Akaash Singh and his case to bring Apu back

He said he was angry in part because “the industry seemed to reward these stories”. He added emphatically that South Asians in America were not oppressed the way blacks or gays were. “It’s a struggle you use to get ahead,” he said of his peers, “but it’s not a real struggle.”
There’s something decidedly old-fashioned about Singh’s argument. He’s a comedian proud to tell you that he doesn’t drink or take drugs and that he waited until he was 30 to have sex with the woman who became his wife. He also said he may have been out of touch, which is why he mentions in his special that he’s from the 1990s. But there’s an audience for this kind of comedic attack on progressive critics, which comedians exploit on stage and in podcasts. Joe Rogan is the most notorious example, but there’s a constellation of popular podcasts around him, including Flagrant 2, with Andrew Schulz and Singh as hosts.

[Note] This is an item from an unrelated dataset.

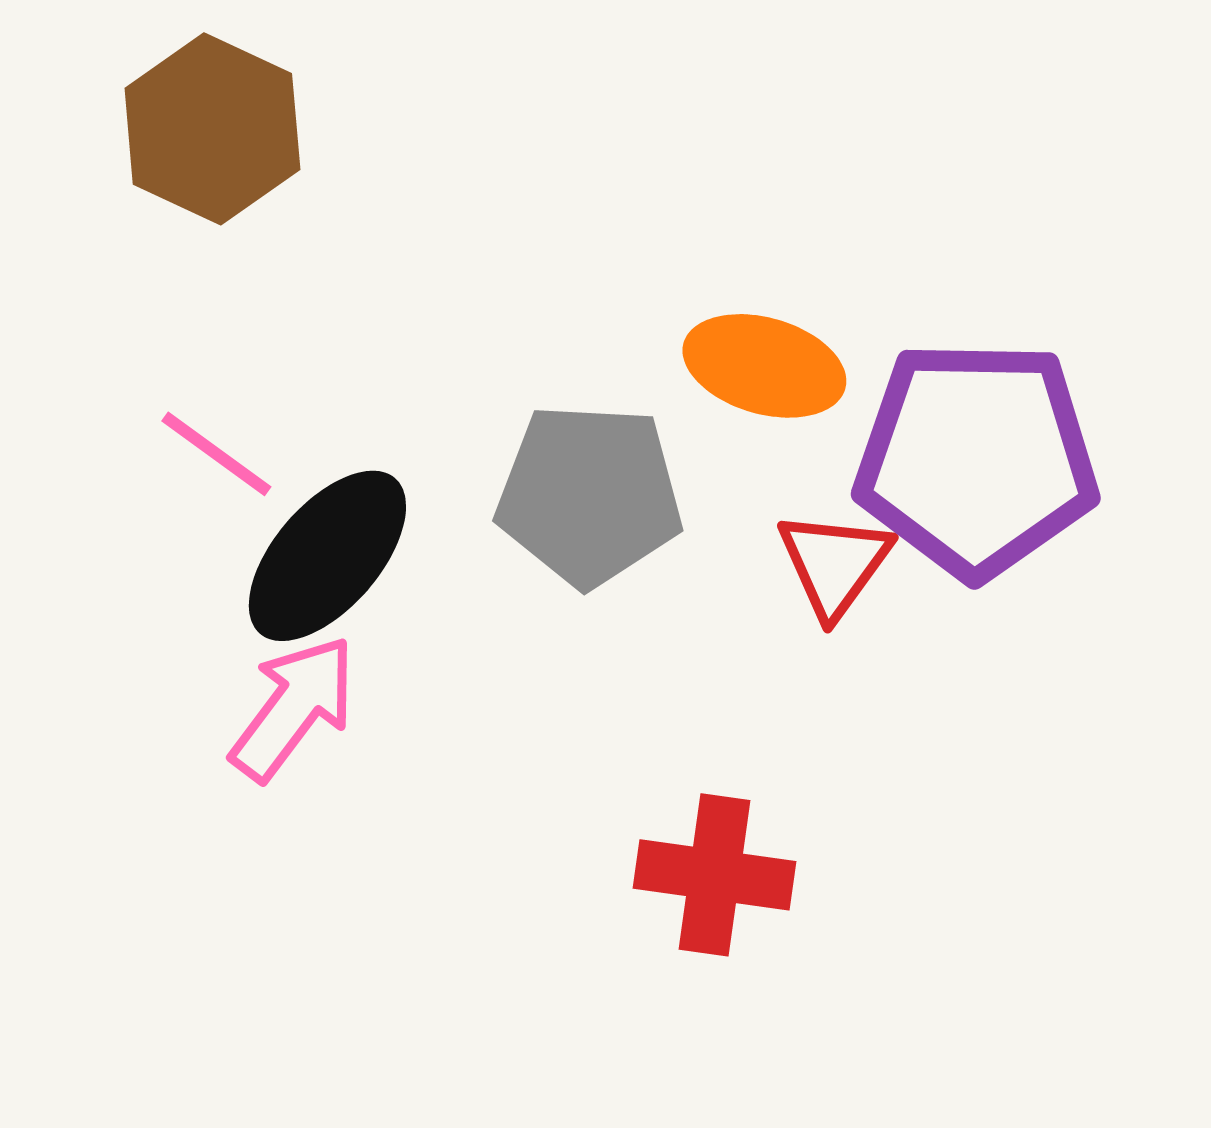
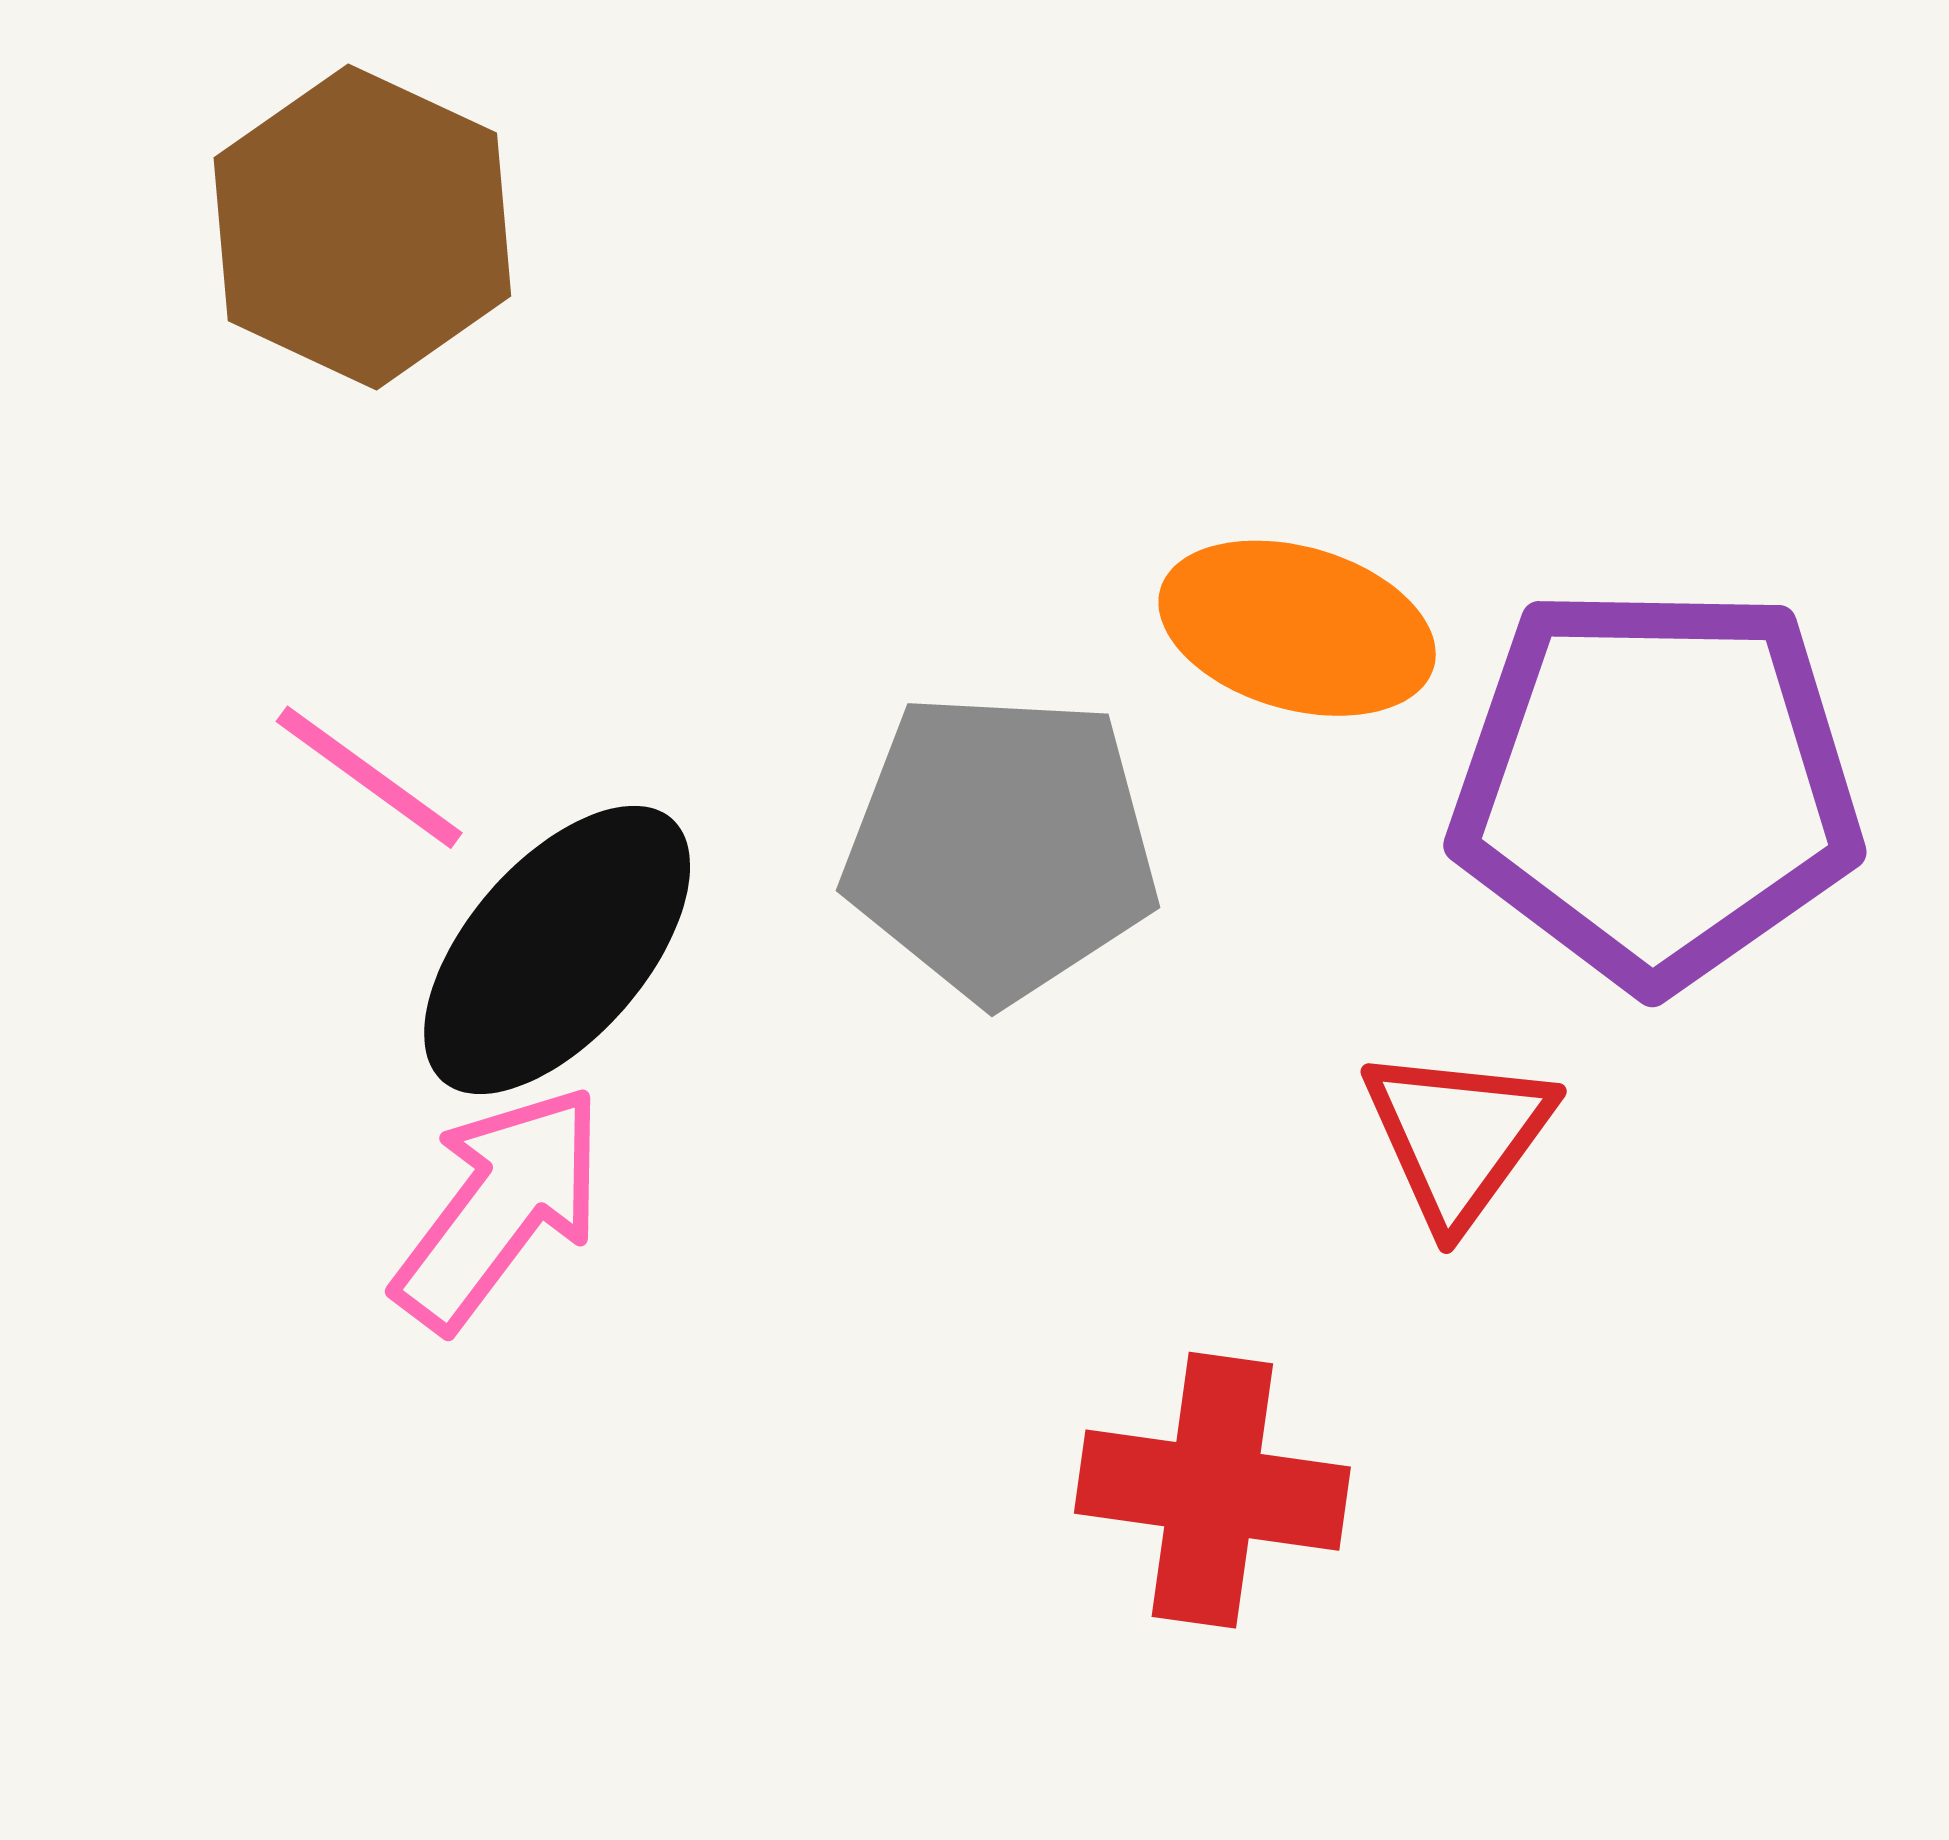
red triangle: (834, 564) -> (1458, 1136), moved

Singh balked when I suggested he was part of an “anti-revival” comedy scene. He described himself as a left-leaning moderate, but admitted he spends more time poking fun at progressives on his podcast. Again, in reaction to Senator Ted Cruz tweeting a link to the Apu special, Singh said “I hate him”, noting that his parents had no running water or heat at the time of the crisis. electricity in Texas when Cruz fled to Cancun. .
Growing up in Dallas, Singh said, and being surrounded by vocal Texas conservatives pushed him to be a liberal; after moving to New York in 2008 to pursue comedy, those on the left pushed him in the opposite direction. When I ask him if he’s ever worried about being just reactive, he brushes it off, saying it’s essential to his comedy. Singh is open about how liberal politics can be a good foil. When he appeared on Rogan’s podcast, he stood up for “woke” people. “Without them,” he asked the host, “what are we?”
Singh said he even ventured into what he described as victimhood in 2018, when he declared he was going bankrupt. “I tried to sell a special that had a bit of that, a little gory story,” he said. “It was about going to India and connecting with my culture. It’s in the same vein of white people saying, ‘It’s so authentic. It didn’t work.
“Bring Back Apu” did. Singh said he recently sold out a 500-seat show at the Irvine Improv in Southern California.